Further indication emerges in 1481, when Lorenzo dispatches various artists to Rome, as part of the new mood of amity between Florence and the papacy. The artists chosen to assist in the decoration of the newly built Sistine Chapel are Perugino, Botticelli, Ghirlandaio and Cosimo Rosselli. Their joint contract to paint ten storie or scenes from the Bible is dated 27 October 1481. This was an immensely prestigious commission, as well as a very valuable one: Ghirlandaio received 250 ducats for his Calling of St Peter and St Andrew.63 Leonardo may have been passed over for purely practical reasons (he was not a fresco painter; he was busy with another commission), but it adds to my feeling that he was not among Lorenzo’s favourite painters: that he was considered too unreliable, too difficult, and perhaps too openly homosexual to represent Florence in this role of cultural ambassador. So at least it may have seemed to him in October 1481, as those other – in his eyes inferior – artists packed their bags and headed off for Rome.

Late in his life – probably in Rome in about 1515 – Leonardo wrote, ‘Li medici mi crearono e distrussono.’64 This can be translated either as ‘The Medici created me and destroyed me’ or as ‘Physicians created me and destroyed me.’ The first interpretation could indeed imply that Leonardo was supported by Lorenzo at the beginning of his career, and thus ‘created’ by the Medici, but to say he was also ‘destroyed’ by the family would be a curious statement to make in 1515, when he was living in Rome at the expense of Lorenzo’s son Giuliano, with whom he was on very good terms. The line has a perfectly valid meaning without invoking the Medici at all. Leonardo elsewhere describes physicians as the ‘destroyers of lives’ (destruttori di vite), and he was in general critical of the profession. He was by then in his early sixties, and his health was failing.
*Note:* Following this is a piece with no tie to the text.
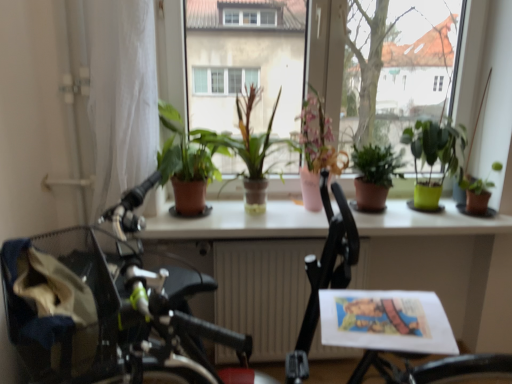 The height and width of the screenshot is (384, 512). What are the coordinates of `vacant space underneath green matte plant at center, which is counted as the 5th houseplant, starting from the right (from a real-world perspective)` in the screenshot? It's located at (246, 209). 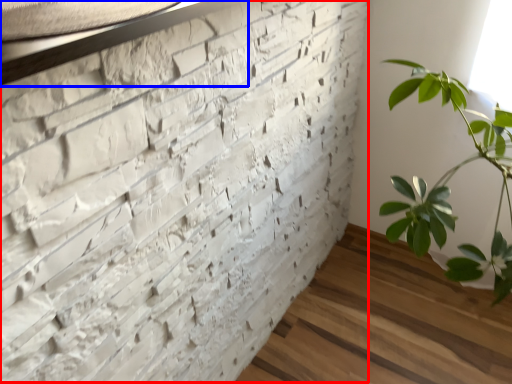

A pun on medici and Medici may be somewhere in his mind as he writes this, but the line cannot be taken as evidence of Lorenzo’s active patronage.

This chapter is a tissue of negative evidence, which is never very readable, but I think it worth questioning the customary casual assertion that Leonardo in Florence was a protégé of the Medici. His brilliance must have been noticed but one senses a note of exclusion: a young man who doesn’t quite fit.

There is a tiny profile drawing by Leonardo which looks very like a portrait of Lorenzo. It is one of those ‘Windsor fragments’ taken from sheets in the Codex Atlanticus.65 On stylistic grounds it is dated to c. 1485 or later: in other words, it was drawn in Milan. It may therefore be a recollection of the man, but is not a sketch done dal vivo.